Zahi Hawass 2025 ، بحث انجليزى عن الدكتور زاهي حواس 2025
 
Zahi Hawass 2025 ، بحث انجليزى عن الدكتور زاهي حواس 2025


Zahi Hawass



Zahi Hawass is an Egyptianarchaeologist, an Egyptologist, and former Minister of State for Antiquities Affairs. He has also worked at archaeological sites in the Nile Delta, the Western Desert, and the Upper Nile Valley.
Hawass has received widespread publicity internationally, and was the subject of a reality television series in the United States, Chasing Mummies. His views and links to business ventures and the Mubarak regime have engendered controversy. In connection with the awarding of a gift shop contract at the Egyptian Museum and alleged smuggling of antiquities, he was sentenced to a prison term, which was later lifted.
Life and career
Hawass was born in Damietta, Egypt. He originally intended to become a lawyer, but then studied Greek and Roman archaeology at Alexandria University, where he obtained a B.Sc. degree. He obtained a diploma in Egyptology at the University of Cairo. In 1987 he received his PhD degree from the University of Pennsylvania, where he studied as a Fulbright Fellow
After 1988 Hawass taught Egyptian archaeology, history and culture, mostly at the American University in Cairo and the University of California, Los Angeles. In 1993 he left his position as Chief Inspector of the Giza Pyramid Plateau. According to Hawass, he resigned. Others[who?] claim, however, that he was fired because a valuable ancient "statue" under the custody of Hawass was stolen from Giza. He was reinstated as Chief Inspector in early 1994.[11][12] In 1998 he was appointed as director of the Giza Plateau. In 2002 he was appointed Secretary General of the Egyptian Supreme Council of Antiquities.
When U.S. President Barack Obama was in Cairo in June 2009 Hawass gave him personal tours of the sites of ancient Egypt. At the end of 2009 he was promoted personally by President Hosni Mubarak to the post of Vice Minister of Culture
In the midst of the 2011 Egyptian protests, Hawass arrived at the Egyptian Museum on January 29, 2011 to find that a number of cases had been broken into and a number of antiquities damaged. Police later secured the museum. Hawass was reported to have faxed a colleague that 13 cases were destroyed and to have said, "My heart is broken and my blood is boiling."[ Hawass later told the New York Times that thieves looking for gold broke 70 objects, including two sculptures of Tutankhamen, and took two skulls from a research lab before being stopped as they were leaving the museum
Minister of Antiquities
He was appointed Minister of State for Antiquities Affairs, a newly created cabinet post, by Mubarak on January 31, 2011 as part of a cabinet shakeup during the 2011 Egyptian protests.

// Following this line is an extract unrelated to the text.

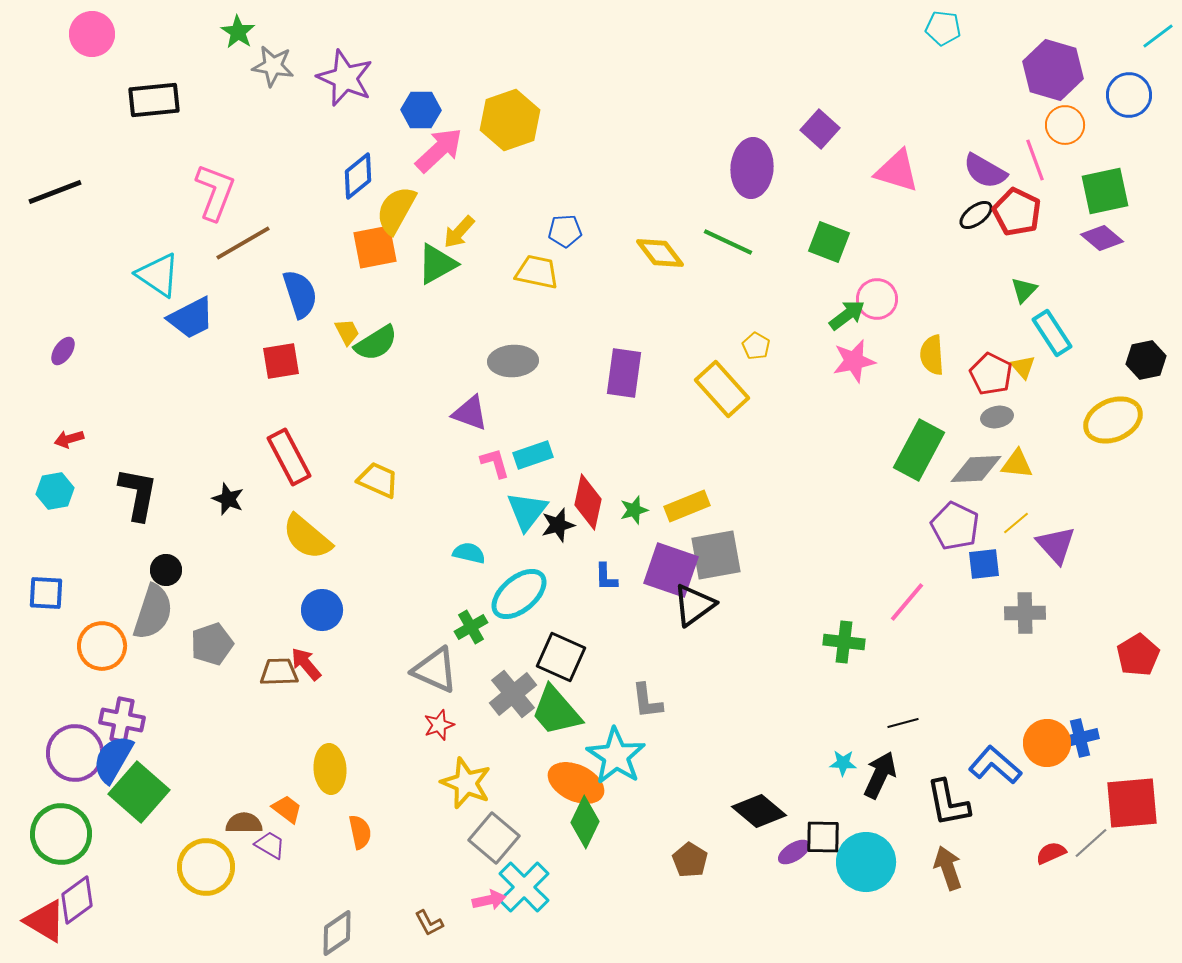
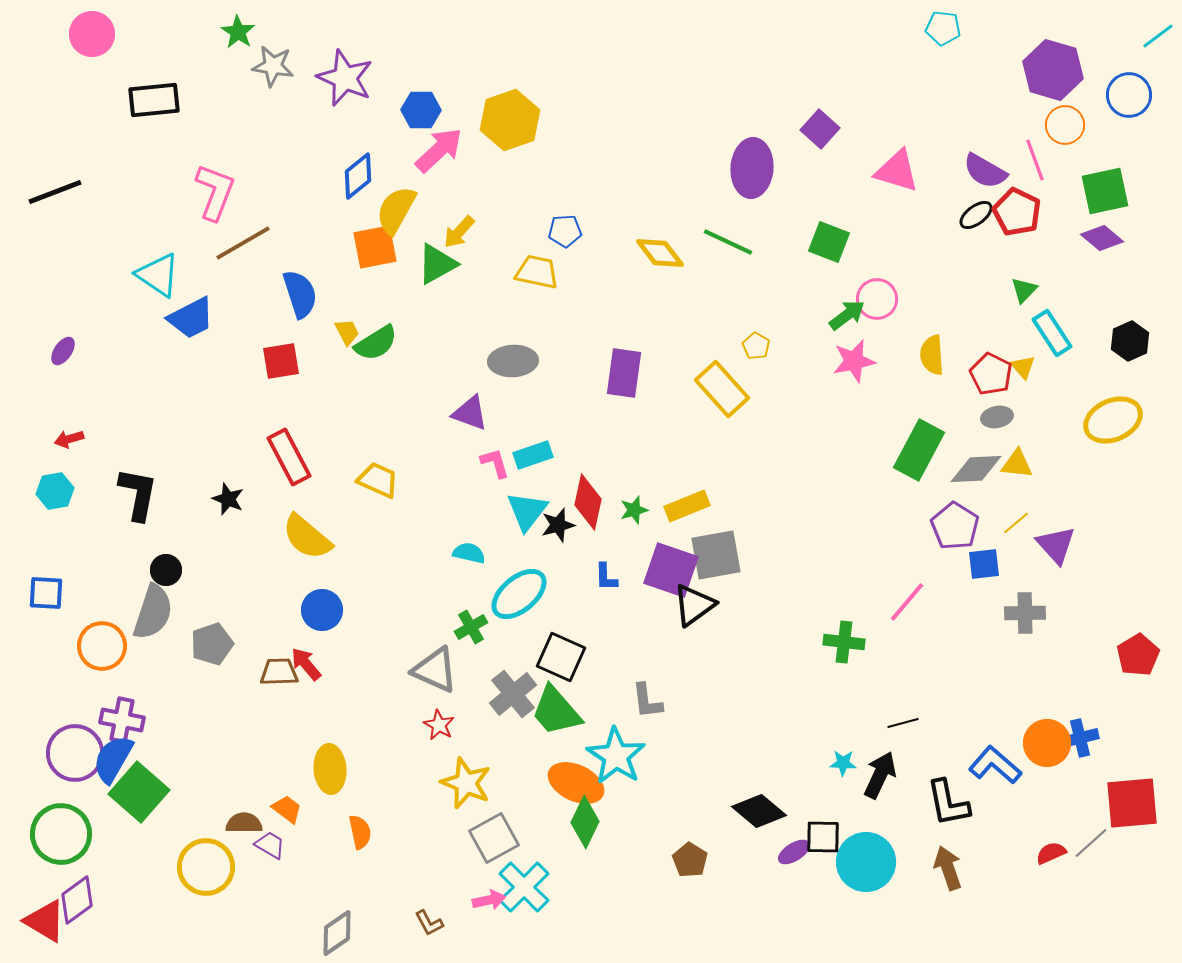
black hexagon at (1146, 360): moved 16 px left, 19 px up; rotated 12 degrees counterclockwise
purple pentagon at (955, 526): rotated 6 degrees clockwise
red star at (439, 725): rotated 24 degrees counterclockwise
gray square at (494, 838): rotated 21 degrees clockwise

In a blog on his website it was reported that Hawass "will continue excavating, writing books, and representing his country." Hawass' blog said that archeological sites in Egypt were being safeguarded and that looted objects had been returned. Regarding the Egyptian Museum looting, he said that "The museum was dark and the nine robbers did not recognise the value of what was in the vitrines. They opened thirteen cases, threw the seventy objects on the ground and broke them, including one Tutankhamun case, from which they broke the statue of the king on a panther. However, the broken objects can all be restored, and we will begin the restoration process this week." Hawass rejected comparisons with the looting of antiquities in Iraq and Afghanistan.

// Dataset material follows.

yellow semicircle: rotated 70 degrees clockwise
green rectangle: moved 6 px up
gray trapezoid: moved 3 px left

On February 13 Hawass said that eighteen artifacts, including statues of King Tutankhamun, were stolen from the Egyptian Museum in January. Among them were eleven wooden shabti statuettes from Yuya, a gilded wooden statue of Tutankhamun carried by a goddess and a statue of Nefertiti. Egyptian state television reported that Hawass called upon Egyptians not to believe the “lies and fabrications” of the Al Jazeera and Al Arabiya satellite television channels. Hawass later said “They should give us the opportunity to change things, and if nothing happens they can march again. But you can’t bring in a new president now, in this time. We need Mubarak to stay and make the transition.”

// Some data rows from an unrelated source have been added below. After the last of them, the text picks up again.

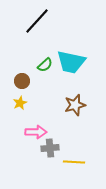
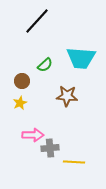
cyan trapezoid: moved 10 px right, 4 px up; rotated 8 degrees counterclockwise
brown star: moved 8 px left, 9 px up; rotated 20 degrees clockwise
pink arrow: moved 3 px left, 3 px down
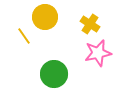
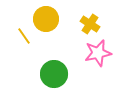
yellow circle: moved 1 px right, 2 px down
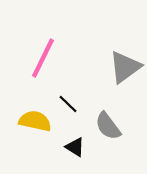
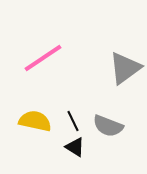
pink line: rotated 30 degrees clockwise
gray triangle: moved 1 px down
black line: moved 5 px right, 17 px down; rotated 20 degrees clockwise
gray semicircle: rotated 32 degrees counterclockwise
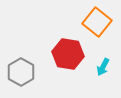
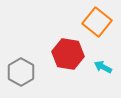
cyan arrow: rotated 90 degrees clockwise
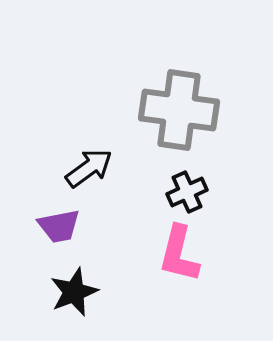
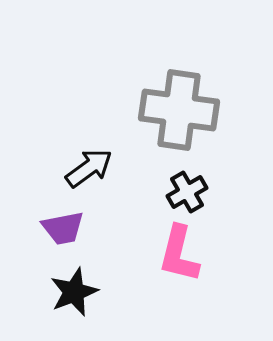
black cross: rotated 6 degrees counterclockwise
purple trapezoid: moved 4 px right, 2 px down
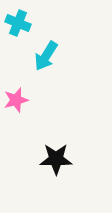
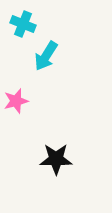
cyan cross: moved 5 px right, 1 px down
pink star: moved 1 px down
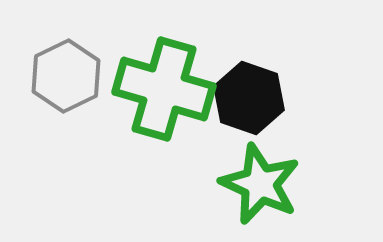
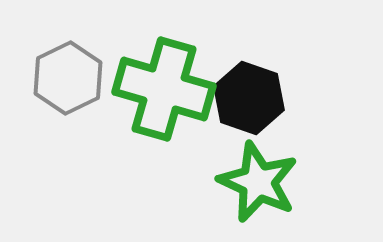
gray hexagon: moved 2 px right, 2 px down
green star: moved 2 px left, 2 px up
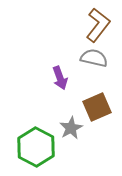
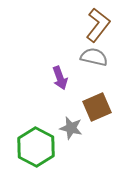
gray semicircle: moved 1 px up
gray star: rotated 30 degrees counterclockwise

On March 3, 2011 he resigned after a list was posted on his personal website of dozens of sites across Egypt that were looted in the 2011 protests. On March 30, 2011 a tweet was posted stating that he was once again the Minister of Antiquities ("I am very happy to be the Minister of Antiquities once again!"). He was reappointed by Prime Minister Essam Sharaf at that time, but resigned on July 17, 2011, after Sharaf informed him he would not be continuing in the position. According to other newspaper reports, he was sacked from his job.
Works
Hawass has written and co-written many books relating to Egyptology, including King Tutankhamun: The Treasures from the Tomb, published to coincide with a major exhibition in the UK. He has also written an article on Tutankhamun in Ancient Egypt magazine, and has written several articles for this bi-monthly UK-based magazine in the past.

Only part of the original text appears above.